Very few films strike a sagacious balance between caricature and earnestness. 'Geetha Govindam' is one of those rare ones. Picture this: the hero is a 'Bharateeyudu' aficionado, watching it every day only because he is in awe of the perfect understanding between Senapathi (Kamal Haasan) and his old wife (Sukanya); this hero is also an admirer of Chaganti Koteswara Rao, whose Dharmic sermons he listens to every morning before leaving for college, where he eschews any girl student who is attracted to him. Such a character would have been farcical (all in the name of entertainment) in the hands of an ordinary director. But writer-director Parusuram makes him look convincing and believable, helped in no small measure by Vijay Deverakonda's bewitching talent. It's now becoming clear that Deverakonda can normalize most, if not all, damn things!

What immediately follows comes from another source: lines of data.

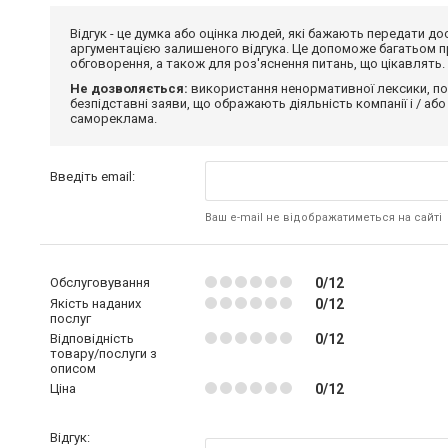
Відгук - це думка або оцінка людей, які бажають передати 
аргументацією залишеного відгука. Це допоможе багатьом пр
обговорення, а також для роз'яснення питань, що цікавлять.
Не дозволяється:
використання ненормативної лексики, по
безпідставні заяви, що ображають діяльність компанії і / або
самореклама.
Введіть email:
Ваш e-mail не відображатиметься на сайті
Обслуговування
0/12
Якість наданих
0/12
послуг
Відповідність
0/12
товару/послуги з
описом
Ціна
0/12
Відгук:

Vijay Govind is a defamed fellow. And in trying to create attractiveness and even a halo around him, the director resorts to a trope often seen in Mahesh Babu's films: quite a few teenage girls find him irresistibly handsome. This Prince-next-door can be a philanderer if he wishes; after all, girls angling for him are many. But he chooses to be a Pativratudu, waiting for that Miss Right to come and marry him.

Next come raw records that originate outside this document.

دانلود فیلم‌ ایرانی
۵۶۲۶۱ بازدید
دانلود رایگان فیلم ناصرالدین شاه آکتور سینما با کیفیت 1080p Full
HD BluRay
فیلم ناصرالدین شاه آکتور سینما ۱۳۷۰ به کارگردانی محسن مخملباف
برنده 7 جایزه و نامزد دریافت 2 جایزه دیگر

Ironically for a guy brought up on spiritual staple by his equally innocuous father (Naga Babu, dubbed by someone else), Vijay Govind can use crazy language at times. This character trait is seemingly inconsistent but, deep down, it may be indicative of the attributes of a man-child.

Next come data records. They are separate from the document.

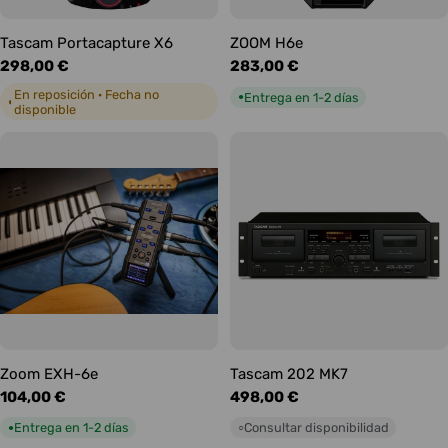
Tascam Portacapture X6
ZOOM H6e
Precio
298,00 €
Precio
283,00 €
habitual
habitual
En reposición · Fecha no
Entrega en 1-2 días
●
◐
disponible
Zoom EXH-6e
Tascam 202 MK7
Precio
104,00 €
Precio
498,00 €
habitual
habitual
Entrega en 1-2 días
Consultar disponibilidad
●
○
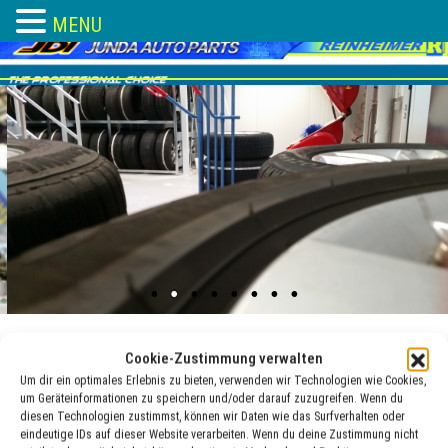
MENU
Skip
to
content
Cookie-Zustimmung verwalten
Um dir ein optimales Erlebnis zu bieten, verwenden wir Technologien wie Cookies,
Messe Italien
um Geräteinformationen zu speichern und/oder darauf zuzugreifen. Wenn du
diesen Technologien zustimmst, können wir Daten wie das Surfverhalten oder
eindeutige IDs auf dieser Website verarbeiten. Wenn du deine Zustimmung nicht
02 Mai , 2019
adocom_Webservice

How Geetha treats the hero is what is the first half mostly about. It's inconceivable that she grudgingly works with him. But then, even this surely lame idea is effectively made to look hunky-dory through comedy.
Where the film could have been better is in treating the first 25 minutes or so of the second half. Monotony sets in here because the gravitas of the interval bang goes for a toss. What is Geetha? Does she have agency or not? Why is she indulging her supposed tormentor?
The film once again comes into its own once the extant conflict is resolved (this is done in a routine way, though) and the anti-climactic moment arrives. Vijay Govind, after all, has been dreaming about his ideal wife and he has a mind of his own. One sympathizes with both him as well as Geetha, who is now in a dicey situation.
Subbu Raju's character is minimalist. The Vennal Kishore-Rahul Ramakrishna-Annapurnamma comedy in the last act is a treat. Abhay Bethiganti is largely wasted.
Vijay Deverakonda is the film's heartbeat. He delivers a nuanced performance in company with Rashmika, who makes a one-note character (at least till before anti-climax) look good enough. Nithya Menen has a special, breezy role. Anu Emmanuel is seen in a cameo. Vennela Kishore as a parodically broad-minded groom is enjoyable. Subbu Raju, the actress who played the hero's sister and others are good.
Gopi Sundar's 'Inkem Inkem' has been a monstrous hit; this and other montage songs make an impact. The cinematography, art direction and editing are praiseworthy. Manikandan Saravanan's cinematography is bright.
'Geetha Govindam' tells an atypical story using a regular format. And it works. Parusuram enlivens the proceedings by infusing comedy at almost every step. Vijay Deverakonda and Rashmika elevate the film with their splendid performances.